In Toronto, the PHU’s tailored strategies/resources were primarily YouTube videos featuring healthcare professionals and scientific experts from Black communities (credible source) discussing information about COVID-19 vaccines (information about health consequences) and the impact of COVID-19 on Black communities (information about social and environment consequences), addressing concerns about vaccine development, side-effects, and adverse reactions (reduce negative emotions), and encouraging all individuals including members of Black communities to get vaccinated against COVID-19 (unspecified social support). These videos often featured speakers from diverse cultural backgrounds, in different languages (practical social support and conserve mental resources). The Toronto PHU developed focused, in-person initiatives to support vaccination among Black communities during COVID-19, such as the Black Scientists’ COVID-19 Task Force and the Black Vaccine Engagement Team which operationalise the same BCTs. Some strategies/resources tailored to the prioritised neighbourhoods were found, but we found fewer BCTs or strategies/resources tailored to members of Black communities who live in the prioritised neighbourhoods.
TDF Domains
Together, the PHUs addressed 11 of the 14 TDF domains through empirically linked BCTs operationalised within their strategies/resources (Figure 1).

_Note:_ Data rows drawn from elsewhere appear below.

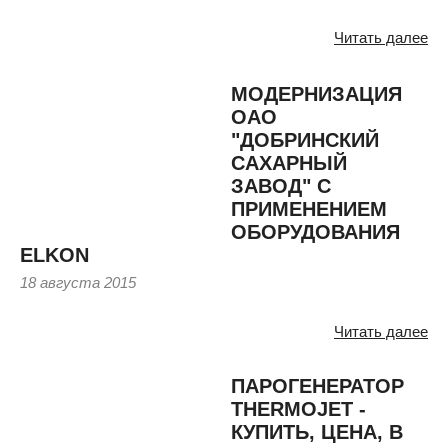
Читать далее
МОДЕРНИЗАЦИЯ
ОАО
"ДОБРИНСКИЙ
САХАРНЫЙ
ЗАВОД" С
ПРИМЕНЕНИЕМ
ОБОРУДОВАНИЯ
ELKON
18 августа 2015
Читать далее
ПАРОГЕНЕРАТОР
THERMOJET -
КУПИТЬ, ЦЕНА, В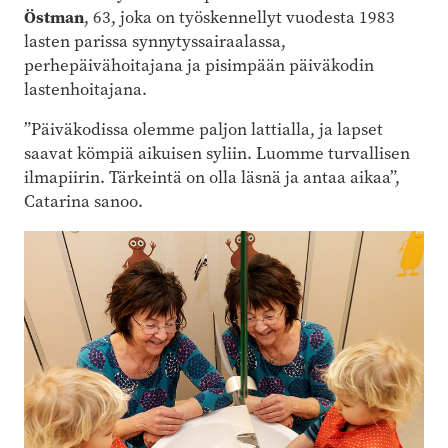
Östman
, 63, joka on työskennellyt vuodesta 1983
lasten parissa synnytyssairaalassa,
perhepäivähoitajana ja pisimpään päiväkodin
lastenhoitajana.
”Päiväkodissa olemme paljon lattialla, ja lapset
saavat kömpiä aikuisen syliin. Luomme turvallisen
ilmapiirin. Tärkeintä on olla läsnä ja antaa aikaa”,
Catarina sanoo.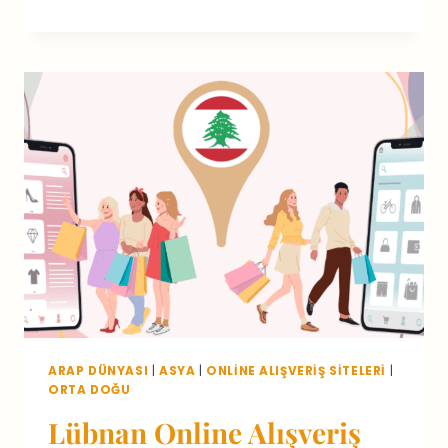
ONLINE
MÜCEVHER
REHBERI
2026:
EN
İYI
MAĞAZALAR
ARAP DÜNYASI
|
ASYA
|
ONLINE ALIŞVERIŞ SITELERI
|
ORTA DOĞU
Lübnan Online Alışveriş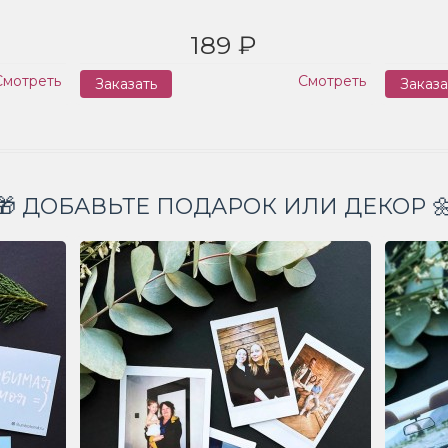
189 ₽
Смотреть
Смотреть
Заказать
Заказа
🎁 ДОБАВЬТЕ ПОДАРОК ИЛИ ДЕКОР 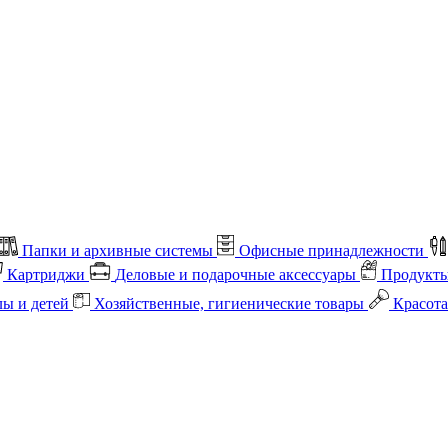
Папки и архивные системы
Офисные принадлежности
Картриджи
Деловые и подарочные аксессуары
Продукты
лы и детей
Хозяйственные, гигиенические товары
Красота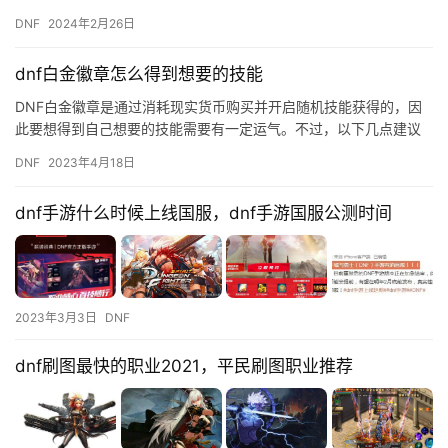
助工具都需要注意遵守游戏的规则。
DNF
2024年2月26日
dnf白金徽章怎么得到想要的技能
DNF白金徽章是通过消耗现实货币购买并开启随机技能获得的，因
此要想得到自己想要的技能需要有一定运气。不过，以下几点建议
可能会对你有所帮助： 在购买白金徽章前，先确定好自己需要的技
DNF
2023年4月18日
能…
dnf手游什么时候上线国服，dnf手游国服公测时间
2023年3月3日
DNF
dnf刷图最快的职业2021，平民刷图职业推荐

Based on the BCTs used and how they there were operationalized, the TDF-based domains that were most frequently addressed overall included Environmental context and resources and Knowledge, followed by Beliefs about consequences. Social influences and Memory, attention, and decision processes were also somewhat frequently addressed. These domains were also addressed by more types of BCTs (i.e., 3 to 6 different linked BCTs) than the domains which were less frequently addressed (I.e., 2 or fewer different linked BCTs). For example, Environmental context and resources has 5 linked BCTs and Beliefs about consequences has 6, while the Beliefs about Capabilities and Skills domains both share the same 1 linked BCT (instruction on how to perform behaviour).

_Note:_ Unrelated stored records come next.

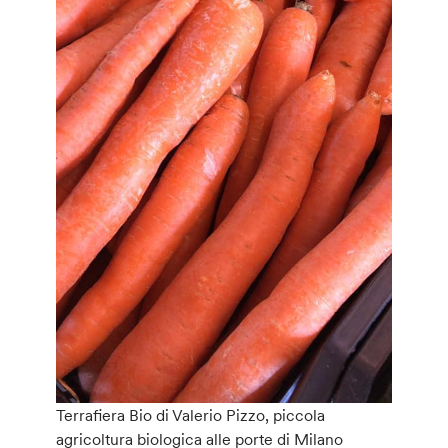
Terrafiera Bio di Valerio Pizzo, piccola
agricoltura biologica alle porte di Milano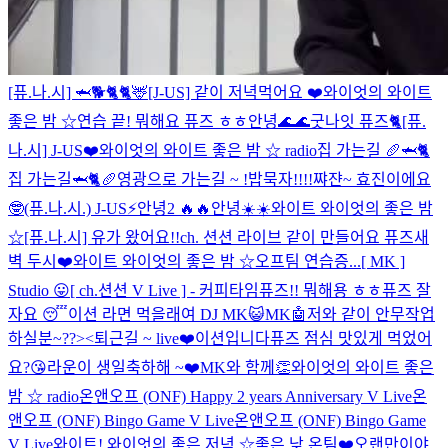
[퓨.나.시] 🦈🐕🐈
🐈🦌
[J-US] 같이 저녁먹어요 ❤️
와이엇의 와이트
좋은 밤 ☆
연습 끝! 뭐해요 퓨즈 ㅎㅎ
안녕🌊🌊
굿나잇 퓨즈🐈
[퓨.
나.시] J-US❤️
와이엇의 와이트 좋은 밤 ☆ radio
집 가는길 🥖🦈🐈
집 가는길🦈🐈🥖
영광으로 가는길 ~ !
밥묵자!!!!
쨔쟌~ 효진이에요
🤓
(퓨.나.시.) J-US⚡️
안녕2 🔥🔥
안녕☀️☀️
와이트 와이엇의 좋은 밤
☆
[퓨.나.시] 유가 왔어요!!
ch. 션션 라이브 같이 만들어요 퓨즈
새
벽 두시❤️
와이트 와이엇의 좋은 밤 ☆
오프팀 연습증...
[ MK ]
Studio 😛
[ ch.션션 V Live ] - 커피타임
퓨즈!! 뭐해용 ㅎㅎ
퓨즈 잘
자요 😴
이션 라면 먹을래여
DJ MK😺
MK🤖
저와 같이 안무작업
하실분~??><
퇴근길 ~ live❤️
이션입니다
퓨즈 점심 맛있게 먹었어
요?😘
라운이 생일축하해 ~❤️
MK와 함께👏
와이엇의 와이트 좋은
밤 ☆ radio
온앤오프 (ONF) Happy 2 years Anniversary V Live
온
앤오프 (ONF) Bingo Game V Live
온앤오프 (ONF) Bingo Game
V Live
와이트! 와이엇의 좋은 저녁 ☆
좋은 낮 온팀❤️
오랜만이야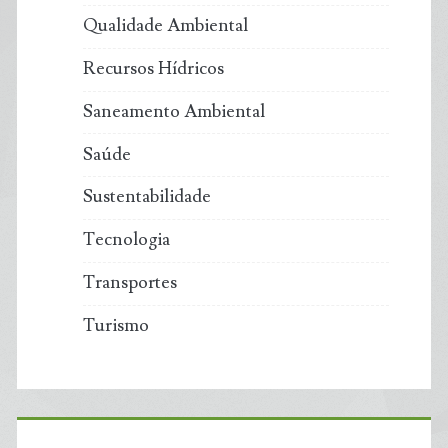
Qualidade Ambiental
Recursos Hídricos
Saneamento Ambiental
Saúde
Sustentabilidade
Tecnologia
Transportes
Turismo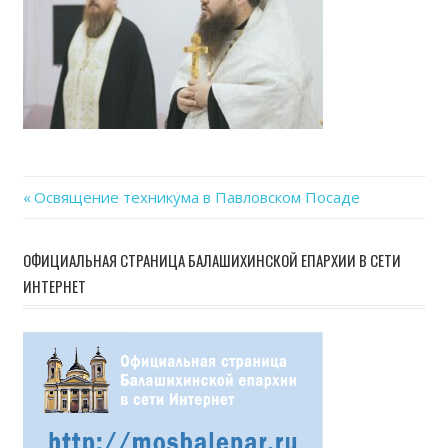
Previous
Освящение техникума в Павловском Посаде
Навигация
Post:
по
ОФИЦИАЛЬНАЯ СТРАНИЦА БАЛАШИХИНСКОЙ ЕПАРХИИ В СЕТИ
ИНТЕРНЕТ
записям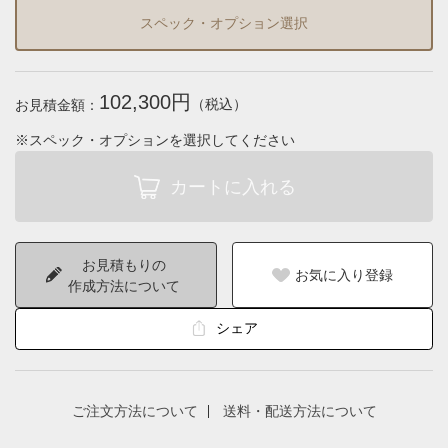
スペック・オプション選択
102,300円
（税込）
お見積金額：
※スペック・オプションを選択してください
お見積もりの
お気に入り登録
作成方法について
シェア
ご注文方法について
送料・配送方法について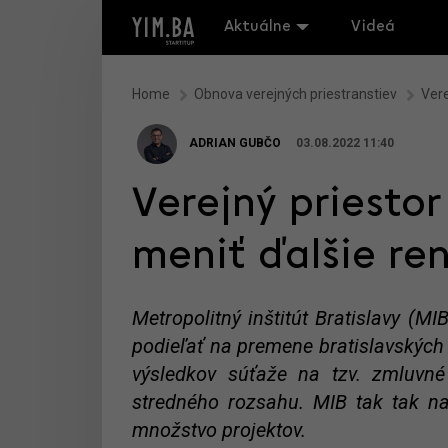
Aktuálne
Videá
Home
Obnova verejných priestranstiev
Vere
ADRIAN GUBČO
03.08.2022 11:40
Verejný priestor
meniť ďalšie re
Metropolitný inštitút Bratislavy (MI
podieľať na premene bratislavských 
výsledkov súťaže na tzv. zmluvné
stredného rozsahu. MIB tak tak na
množstvo projektov.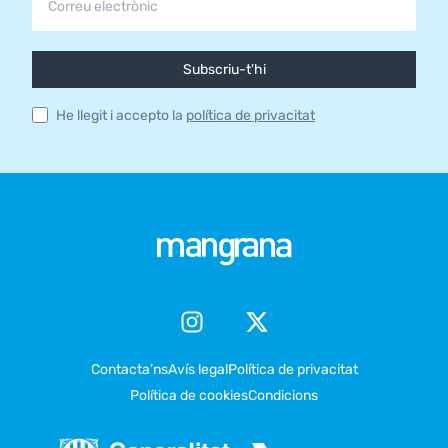
Subscriu-t'hi
He llegit i accepto la
política de privacitat
Contacta’ns
Avís legal
Política de privacitat
Política de cookies
Condicions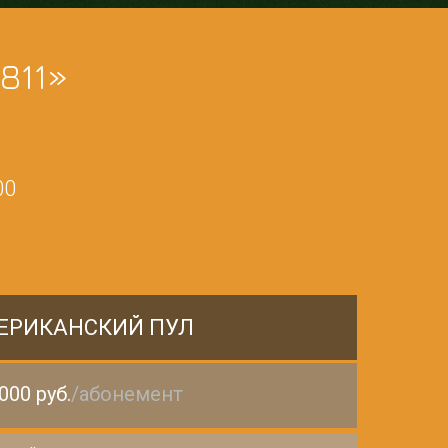
811»
00
ЕРИКАНСКИЙ ПУЛ
000 руб.
/абонемент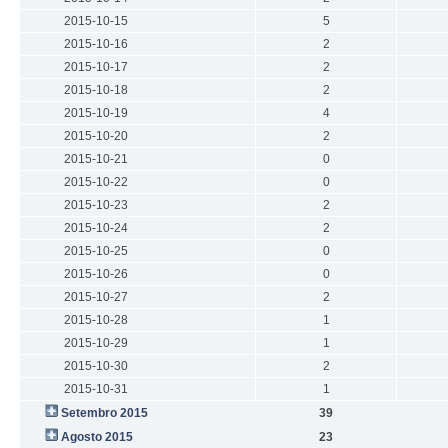
2015-10-15
5
2015-10-16
2
2015-10-17
2
2015-10-18
2
2015-10-19
4
2015-10-20
2
2015-10-21
0
2015-10-22
0
2015-10-23
2
2015-10-24
2
2015-10-25
0
2015-10-26
0
2015-10-27
2
2015-10-28
1
2015-10-29
1
2015-10-30
2
2015-10-31
1
Setembro 2015
39
Agosto 2015
23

The Goals, Optimism, and Social/professional role and identity domains were not conclusively linked to any BCTs found to be used by PHUs; however, the Goals and Social/professional role and identity domains have been inconclusively linked to 4 identified BCTs (material reward, and social support (unspecified), social comparison, and credible source, respectively). The Optimism domain has not been conclusively linked to any BCTs (13). BCTs linked inconclusively only to domains and therefore not included in analysis were generalisation of behaviour and credible source.